Of course in practice one doesn't have to get anywhere near this fancy. Just sticking the proposalNumber being responded to in the ProposalAccepted message would a long way to taking care of the potential naming issues. But it would also make the diagram more complex.
It's interesting to speculate however as to what would happen if two instances of a proposer existed which had the same address. This is entirely plausible, especially in a distributed cloud environment. This isn't something the algorithm was designed for, there is an assumption that messages fined their way to the 'right' place, eventually. As long as messages don't get duplicated (which, for protocols like UDP is also entirely plausible) it's probably isn't a big deal but if message can get duplicated then the protocol could entire an 'impossible' state where two or more acceptors have accepted the same proposalNumber but with different values. That isn't a legal state in the protocol.
The guard conditions at the start of AcceptPrepare and AcceptAccept should really be on the links and not in the states.

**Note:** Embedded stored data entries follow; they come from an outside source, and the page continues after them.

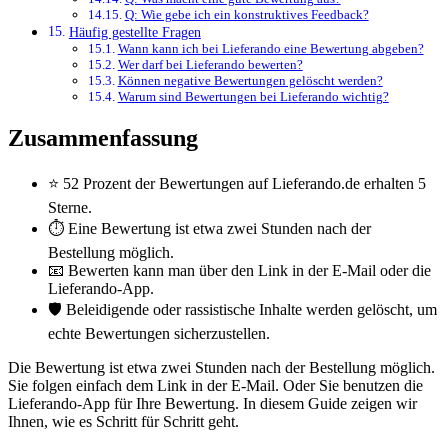
Q: Wie gebe ich ein konstruktives Feedback?
Häufig gestellte Fragen
Wann kann ich bei Lieferando eine Bewertung abgeben?
Wer darf bei Lieferando bewerten?
Können negative Bewertungen gelöscht werden?
Warum sind Bewertungen bei Lieferando wichtig?
Zusammenfassung
⭐ 52 Prozent der Bewertungen auf Lieferando.de erhalten 5
Sterne.
⏱️ Eine Bewertung ist etwa zwei Stunden nach der
Bestellung möglich.
📧 Bewerten kann man über den Link in der E-Mail oder die
Lieferando-App.
🛡️ Beleidigende oder rassistische Inhalte werden gelöscht, um
echte Bewertungen sicherzustellen.
Die Bewertung ist etwa zwei Stunden nach der Bestellung möglich.
Sie folgen einfach dem Link in der E-Mail. Oder Sie benutzen die
Lieferando-App für Ihre Bewertung. In diesem Guide zeigen wir
Ihnen, wie es Schritt für Schritt geht.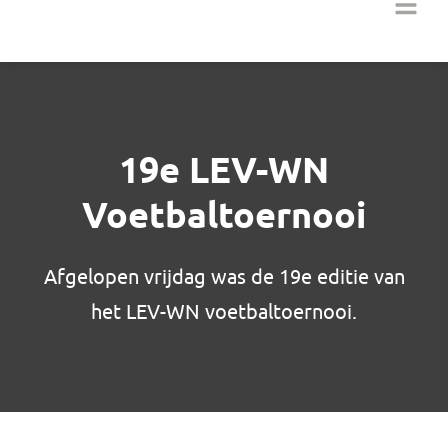
19e LEV-WN
Voetbaltoernooi
Afgelopen vrijdag was de 19e editie van
het LEV-WN voetbaltoernooi.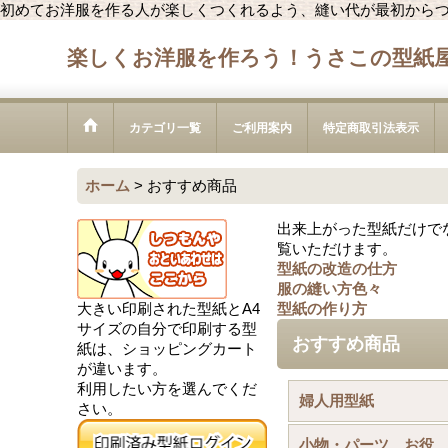
初めてお洋服を作る人が楽しくつくれるよう、縫い代が最初から
楽しくお洋服を作ろう！うさこの型紙
カテゴリ一覧
ご利用案内
特定商取引法表示
ホーム
>
おすすめ商品
出来上がった型紙だけで
覧いただけます。
型紙の改造の仕方
服の縫い方色々
大きい印刷された型紙とA4
型紙の作り方
サイズの自分で印刷する型
おすすめ商品
紙は、ショッピングカート
が違います。
利用したい方を選んでくだ
婦人用型紙
さい。
小物・パーツ お役立ち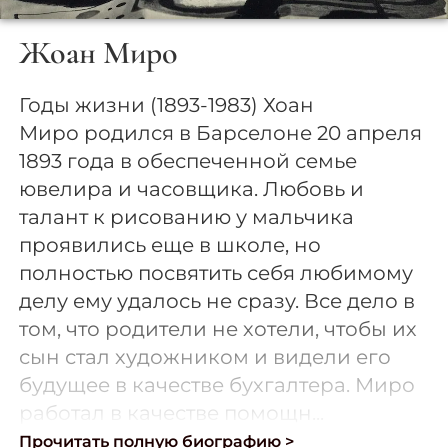
Жоан Миро
Годы жизни (1893-1983) Хоан
Миро родился в Барселоне 20 апреля
1893 года в обеспеченной семье
ювелира и часовщика. Любовь и
талант к рисованию у мальчика
проявились еще в школе, но
полностью посвятить себя любимому
делу ему удалось не сразу. Все дело в
том, что родители не хотели, чтобы их
сын стал художником и видели его
будущее в качестве бухгалтера. Миро
работал в качестве помощн...
Прочитать полную биографию >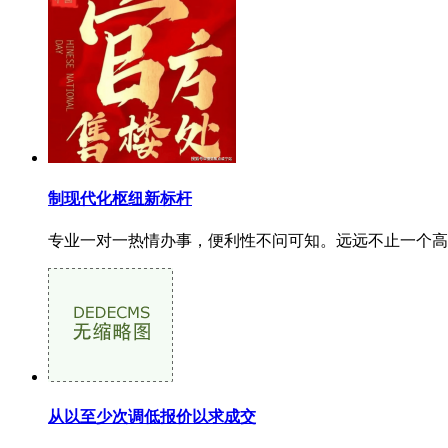
制现代化枢纽新标杆
专业一对一热情办事，便利性不问可知。远远不止一个高铁
从以至少次调低报价以求成交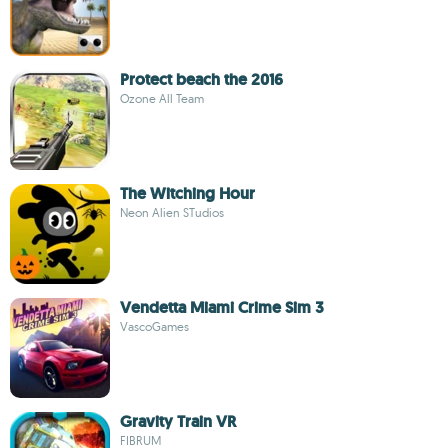
Protect beach the 2016
Ozone All Team
The Witching Hour
Neon Alien STudios
Vendetta Miami Crime Sim 3
VascoGames
Gravity Train VR
FIBRUM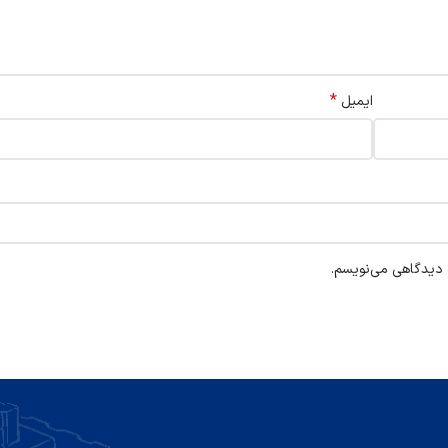
*
ایمیل
ه دیدگاهی می‌نویسم.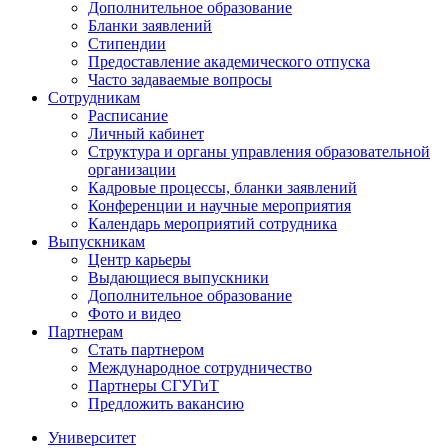
Дополнительное образование
Бланки заявлений
Стипендии
Предоставление академического отпуска
Часто задаваемые вопросы
Сотрудникам
Расписание
Личный кабинет
Структура и органы управления образовательной
организации
Кадровые процессы, бланки заявлений
Конференции и научные мероприятия
Календарь мероприятий сотрудника
Выпускникам
Центр карьеры
Выдающиеся выпускники
Дополнительное образование
Фото и видео
Партнерам
Стать партнером
Международное сотрудничество
Партнеры СГУГиТ
Предложить вакансию
Университет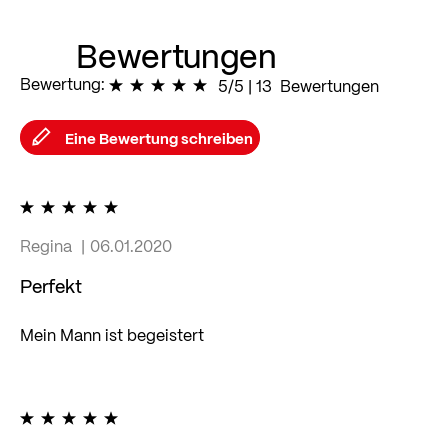
Bewertungen
Bewertung:
100
% of
5/5
|
100
13
Bewertungen
Eine Bewertung schreiben
100%
Regina
06.01.2020
Perfekt
Mein Mann ist begeistert
100%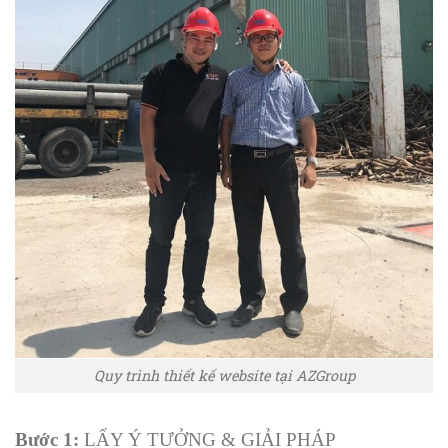
Quy trình thiết kế website tại AZGroup
Bước 1:
LẤY Ý TƯỞNG & GIẢI PHÁP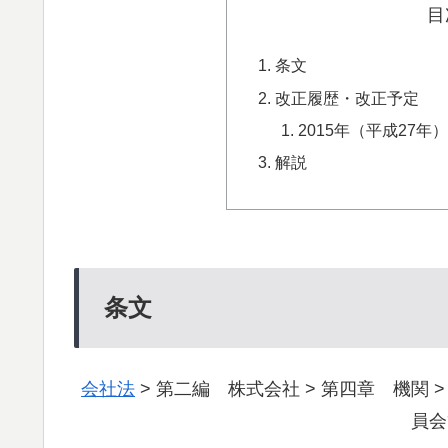
目
条文
改正履歴・改正予定
2015年（平成27
解説
条文
会社法
> 第二編 株式会社 > 第四章 機関 
員会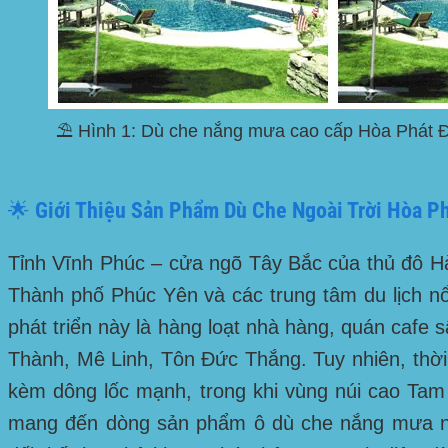
⛱️ Hình 1: Dù che nắng mưa cao cấp Hòa Phát Đạ
🌟 Giới Thiệu Sản Phẩm Dù Che Ngoài Trời Hòa Ph
Tỉnh Vĩnh Phúc – cửa ngõ Tây Bắc của thủ đô Hà 
Thành phố Phúc Yên
và các trung tâm du lịch n
phát triển này là hàng loạt nhà hàng, quán cafe
Thành, Mê Linh, Tôn Đức Thắng
. Tuy nhiên, th
kèm dông lốc mạnh, trong khi vùng núi cao Tam
mang đến dòng sản phẩm ô dù che nắng mưa ngoà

But doing it 'right' made the picture enormous so I had to push them into the states for readability.
When an acceptor is created it is passed in:
learnersList Specifies the list of entities to notify when a value is accepted.
acceptorAddress The acceptor's own address, this is used when notifying learners
Other than talking about distinguished learners in the context of scalability the Paxos Made Simple paper doesn't actually say much about learners. So I've taken a very conservative approach and just assumed that learners just record what they learn, no more. There is one state variable, learnedValue. It's a dictionary where the key is an acceptor's address and the value is whatever value the acceptor has accepted. Presumably anyone who wants to use what a learner has learned would look at the dictionary and see if any value in the dictionary is quorate.